Task statement
For each line of the data below that holds "patient", copy the line.

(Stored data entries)
= Beginning of Section =

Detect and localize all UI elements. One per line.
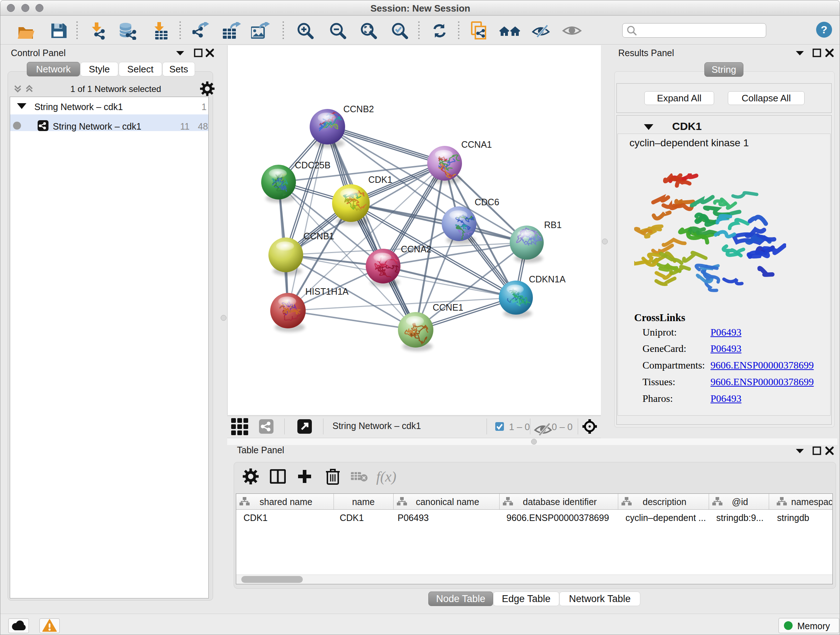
svg-text:CDKN1A: CDKN1A [529, 274, 566, 284]
svg-text:CCNA1: CCNA1 [461, 139, 492, 149]
svg-text:HIST1H1A: HIST1H1A [305, 287, 349, 296]
svg-text:CCNB2: CCNB2 [343, 104, 374, 114]
svg-text:CCNE1: CCNE1 [433, 302, 463, 312]
svg-text:RB1: RB1 [544, 220, 562, 230]
svg-text:?: ? [821, 24, 827, 35]
svg-text:CCNB1: CCNB1 [303, 231, 334, 241]
svg-text:CDK1: CDK1 [368, 174, 393, 185]
svg-text:CDC25B: CDC25B [295, 160, 331, 170]
svg-text:CCNA2: CCNA2 [401, 244, 431, 254]
svg-text:CDC6: CDC6 [475, 197, 499, 207]
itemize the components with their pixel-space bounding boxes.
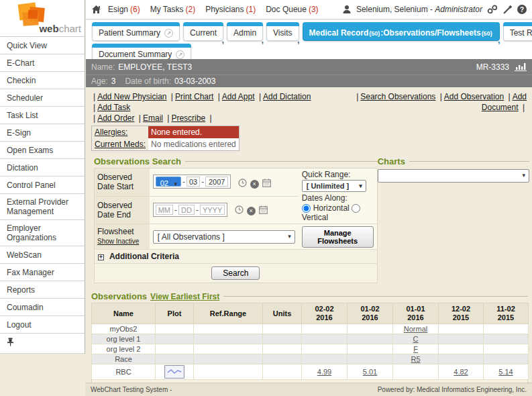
vertical-radio-label: Vertical [302, 213, 374, 222]
search-button[interactable]: Search [211, 266, 260, 280]
sidebar-item-employer-organizations[interactable]: Employer Organizations [0, 220, 85, 246]
table-header-row: Name Plot Ref.Range Units 02-022016 01-0… [92, 303, 529, 324]
current-meds-link[interactable]: Current Meds: [95, 140, 146, 149]
menu-item-doc-queue[interactable]: Doc Queue(3) [266, 5, 318, 14]
sidebar-item-e-chart[interactable]: E-Chart [0, 54, 85, 72]
email-link[interactable]: Email [143, 113, 163, 123]
menu-item-esign[interactable]: Esign(6) [108, 5, 140, 14]
add-appt-link[interactable]: Add Appt [222, 92, 255, 101]
tab-test-results[interactable]: Test Results [503, 22, 532, 41]
add-observation-link[interactable]: Add Observation [444, 92, 504, 101]
flowsheet-label: Flowsheet [97, 227, 134, 236]
sidebar-item-open-exams[interactable]: Open Exams [0, 142, 85, 159]
observed-date-start-label: Observed Date Start [95, 168, 150, 197]
charts-select[interactable] [378, 169, 529, 183]
obs-value-link[interactable]: Normal [404, 325, 427, 333]
quick-range-label: Quick Range: [302, 170, 374, 179]
end-day-field[interactable]: DD [178, 205, 195, 215]
time-icon[interactable] [238, 179, 247, 189]
tab-medical-record-observations[interactable]: Medical Record(50):Observations/Flowshee… [303, 22, 500, 41]
plot-button[interactable] [164, 365, 184, 379]
sidebar-item-task-list[interactable]: Task List [0, 107, 85, 124]
observed-date-start-input[interactable]: 02 - 03 - 2007 [153, 175, 231, 189]
manage-flowsheets-button[interactable]: Manage Flowsheets [302, 226, 374, 248]
col-date-2: 01-022016 [348, 303, 393, 324]
calendar-icon[interactable] [259, 205, 268, 216]
add-dictation-link[interactable]: Add Dictation [263, 92, 311, 101]
allergies-value: None entered. [148, 126, 239, 138]
sidebar-item-webscan[interactable]: WebScan [0, 246, 85, 264]
obs-value-link[interactable]: 5.01 [363, 368, 377, 376]
quick-range-select[interactable]: [ Unlimited ] [302, 180, 366, 192]
end-year-field[interactable]: YYYY [200, 205, 225, 215]
obs-value-link[interactable]: F [413, 345, 418, 353]
obs-value-link[interactable]: R5 [411, 355, 420, 363]
current-meds-value: No medications entered [148, 138, 239, 150]
observations-section: Observations View Earliest First Name Pl… [91, 291, 528, 393]
allergies-link[interactable]: Allergies: [95, 128, 127, 137]
search-observations-link[interactable]: Search Observations [360, 92, 435, 101]
top-bar: Esign(6) My Tasks(2) Physicians(1) Doc Q… [86, 0, 532, 19]
add-task-link[interactable]: Add Task [97, 103, 130, 112]
tab-admin[interactable]: Admin [227, 22, 263, 41]
time-icon[interactable] [235, 205, 244, 216]
vertical-radio[interactable] [352, 204, 360, 213]
sidebar-item-logout[interactable]: Logout [0, 316, 85, 334]
col-date-5: 11-022015 [484, 303, 529, 324]
sidebar-item-reports[interactable]: Reports [0, 281, 85, 299]
clear-date-icon[interactable] [247, 207, 256, 215]
clear-date-icon[interactable] [250, 180, 259, 189]
obs-value-link[interactable]: 5.14 [498, 368, 513, 376]
end-month-field[interactable]: MM [156, 205, 173, 215]
sidebar-item-coumadin[interactable]: Coumadin [0, 299, 85, 316]
tab-patient-summary[interactable]: Patient Summary [92, 22, 180, 41]
horizontal-radio[interactable] [302, 204, 311, 213]
sidebar-item-checkin[interactable]: Checkin [0, 72, 85, 89]
sidebar-item-dictation[interactable]: Dictation [0, 159, 85, 177]
sidebar-item-control-panel[interactable]: Control Panel [0, 177, 85, 194]
additional-criteria-label[interactable]: Additional Criteria [109, 252, 179, 261]
view-earliest-first-link[interactable]: View Earliest First [150, 292, 219, 301]
link-icon[interactable] [487, 5, 498, 14]
sidebar-item-fax-manager[interactable]: Fax Manager [0, 264, 85, 281]
sidebar-nav: Quick View E-Chart Checkin Scheduler Tas… [0, 37, 85, 354]
obs-name: org level 1 [92, 334, 156, 344]
sidebar-item-quick-view[interactable]: Quick View [0, 37, 85, 54]
home-icon[interactable] [91, 5, 101, 14]
popup-icon[interactable] [164, 29, 173, 38]
wand-icon[interactable] [502, 5, 513, 14]
add-order-link[interactable]: Add Order [97, 113, 134, 123]
flowsheet-select[interactable]: [ All Observations ] [153, 230, 295, 244]
observed-date-end-input[interactable]: MM - DD - YYYY [153, 203, 228, 217]
sidebar-item-e-sign[interactable]: E-Sign [0, 124, 85, 142]
obs-value-link[interactable]: 4.99 [317, 368, 331, 376]
pin-icon [7, 337, 14, 348]
obs-name: RBC [92, 364, 156, 380]
start-day-field[interactable]: 03 [187, 177, 200, 187]
footer-powered-by: Powered by: Medical Informatics Engineer… [378, 386, 527, 393]
add-new-physician-link[interactable]: Add New Physician [97, 92, 166, 101]
popup-icon[interactable] [176, 50, 184, 59]
start-month-field[interactable]: 02 [156, 177, 181, 187]
topbar-menu: Esign(6) My Tasks(2) Physicians(1) Doc Q… [108, 5, 319, 14]
prescribe-link[interactable]: Prescribe [171, 113, 205, 123]
calendar-icon[interactable] [262, 179, 271, 189]
tab-current[interactable]: Current [183, 22, 223, 41]
expand-icon[interactable] [98, 254, 104, 260]
sidebar-item-external-provider-management[interactable]: External Provider Management [0, 194, 85, 220]
sidebar-item-scheduler[interactable]: Scheduler [0, 89, 85, 107]
webchart-logo[interactable]: webchart [0, 0, 85, 37]
print-chart-link[interactable]: Print Chart [175, 92, 213, 101]
col-date-4: 12-022015 [439, 303, 484, 324]
show-inactive-link[interactable]: Show Inactive [97, 238, 139, 245]
table-row: RBC 4.99 5.01 4.82 5.14 [92, 364, 529, 380]
tab-visits[interactable]: Visits [266, 22, 299, 41]
menu-item-physicians[interactable]: Physicians(1) [205, 5, 256, 14]
obs-value-link[interactable]: 4.82 [454, 368, 468, 376]
menu-item-my-tasks[interactable]: My Tasks(2) [150, 5, 195, 14]
start-year-field[interactable]: 2007 [205, 177, 228, 187]
patient-chart-icon[interactable] [515, 62, 527, 71]
sidebar-pin-toggle[interactable] [0, 334, 85, 354]
help-icon[interactable] [517, 5, 527, 14]
obs-value-link[interactable]: C [413, 335, 419, 343]
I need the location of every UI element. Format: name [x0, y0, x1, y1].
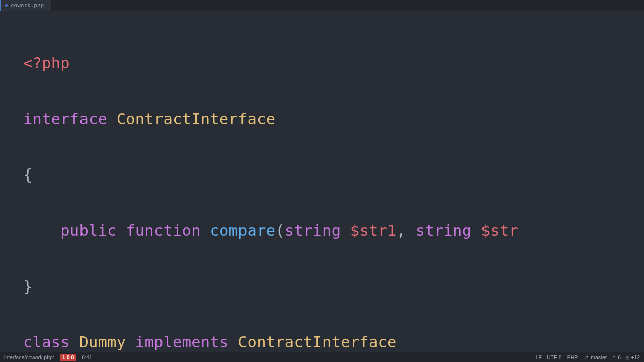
status-git-fetch[interactable]: 6 — [612, 354, 621, 360]
branch-icon — [583, 354, 589, 360]
tab-modified-dot-icon — [5, 4, 8, 7]
status-bar: interface/cowork.php* 1 0 0 6:41 LF UTF-… — [0, 352, 644, 362]
code-line: <?php — [23, 49, 644, 77]
status-cursor-position[interactable]: 6:41 — [82, 354, 92, 360]
status-filepath[interactable]: interface/cowork.php* — [4, 354, 55, 360]
tab-filename: cowork.php — [11, 2, 44, 9]
code-line: interface ContractInterface — [23, 105, 644, 133]
status-left: interface/cowork.php* 1 0 0 6:41 — [4, 354, 92, 361]
status-eol[interactable]: LF — [536, 354, 542, 360]
tab-bar: cowork.php — [0, 0, 644, 11]
tab-cowork[interactable]: cowork.php — [0, 0, 51, 11]
status-language[interactable]: PHP — [567, 354, 578, 360]
code-line: { — [23, 161, 644, 189]
code-line: } — [23, 273, 644, 301]
status-git-changes[interactable]: +12 — [626, 354, 640, 360]
fetch-icon — [612, 354, 616, 360]
status-error-count[interactable]: 1 0 0 — [60, 354, 76, 361]
status-right: LF UTF-8 PHP master 6 +12 — [536, 354, 640, 360]
status-git-branch[interactable]: master — [583, 354, 607, 360]
git-icon — [626, 354, 629, 360]
status-encoding[interactable]: UTF-8 — [547, 354, 562, 360]
php-open-tag: <?php — [23, 54, 70, 72]
code-line: public function compare(string $str1, st… — [23, 217, 644, 245]
code-editor[interactable]: <?php interface ContractInterface { publ… — [0, 11, 644, 362]
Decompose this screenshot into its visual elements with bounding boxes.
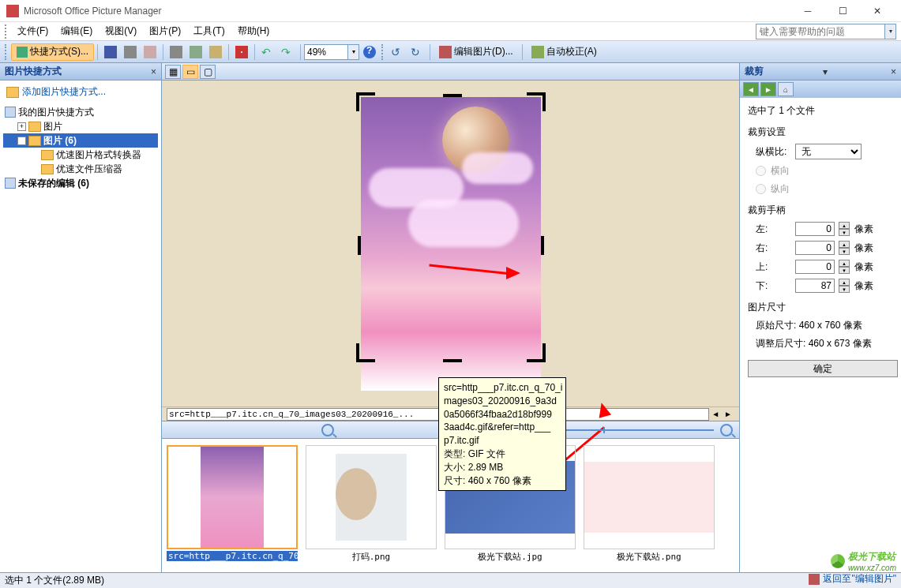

= End of Section =

Reply
tab-patient-summary[interactable]: Patient Summary [92, 22, 180, 41]
patient-chart-icon[interactable] [515, 62, 527, 71]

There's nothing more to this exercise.